Saved entries
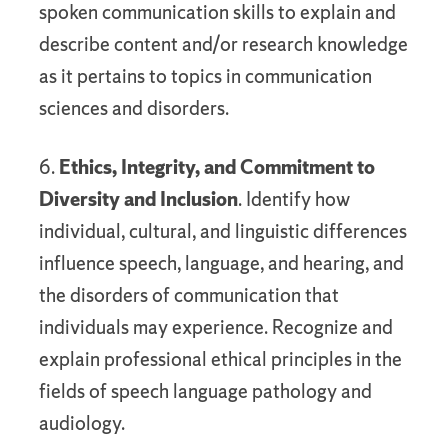
spoken communication skills to explain and
describe content and/or research knowledge
as it pertains to topics in communication
sciences and disorders.
6.
Ethics, Integrity, and Commitment to
Diversity and Inclusion
. Identify how
individual, cultural, and linguistic differences
influence speech, language, and hearing, and
the disorders of communication that
individuals may experience. Recognize and
explain professional ethical principles in the
fields of speech language pathology and
audiology.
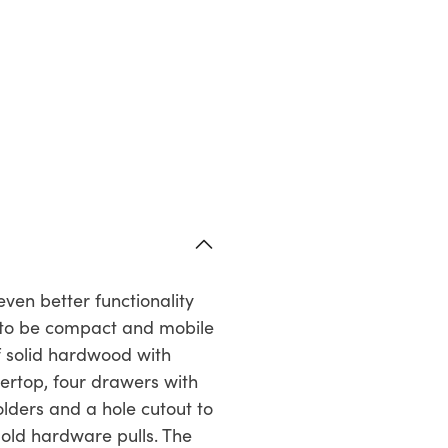
ven better functionality
d to be compact and mobile
f solid hardwood with
ertop, four drawers with
lders and a hole cutout to
gold hardware pulls. The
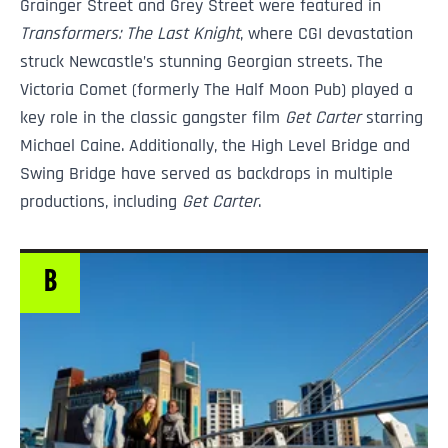
Grainger Street and Grey Street were featured in
Transformers: The Last Knight
, where CGI devastation
struck Newcastle’s stunning Georgian streets. The
Victoria Comet (formerly The Half Moon Pub) played a
key role in the classic gangster film
Get Carter
starring
Michael Caine. Additionally, the High Level Bridge and
Swing Bridge have served as backdrops in multiple
productions, including
Get Carter
.
B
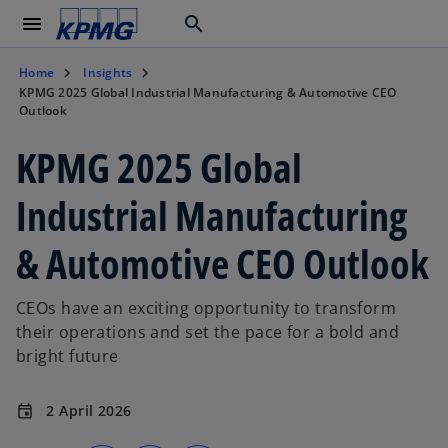
menu
search
Home
Insights
KPMG 2025 Global Industrial Manufacturing & Automotive CEO
Outlook
KPMG 2025 Global
Industrial Manufacturing
& Automotive CEO Outlook
CEOs have an exciting opportunity to transform
their operations and set the pace for a bold and
bright future
2 April 2026
event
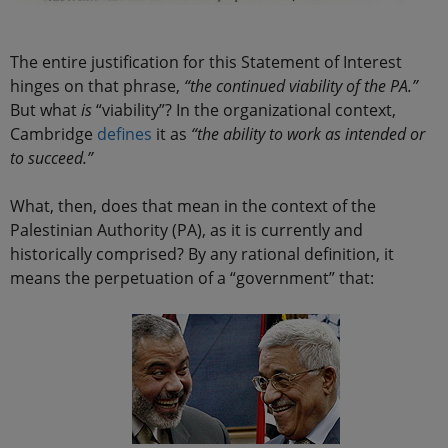
The entire justification for this Statement of Interest
hinges on that phrase,
“the continued viability of the PA.”
But what
is
“viability”? In the organizational context,
Cambridge
defines
it as
“the ability to work as intended or
to succeed.”
What, then, does that mean in the context of the
Palestinian Authority (PA), as it is currently and
historically comprised? By any rational definition, it
means the perpetuation of a “government” that:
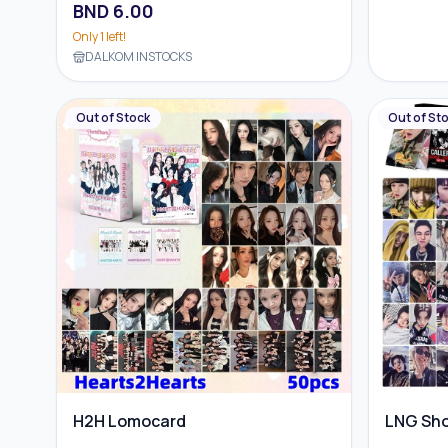
BND
6.00
Only
1
left!
DALKOM INSTOCKS
Out of Stock
Out of St
H2H Lomocard
LNG Sh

_WHAT YOU HAVE TO DO_.
For each line in the data above that contains the string "disorders", extract the line.

_ANSWER TO THIS PROBLEM_.
sciences and disorders.
the disorders of communication that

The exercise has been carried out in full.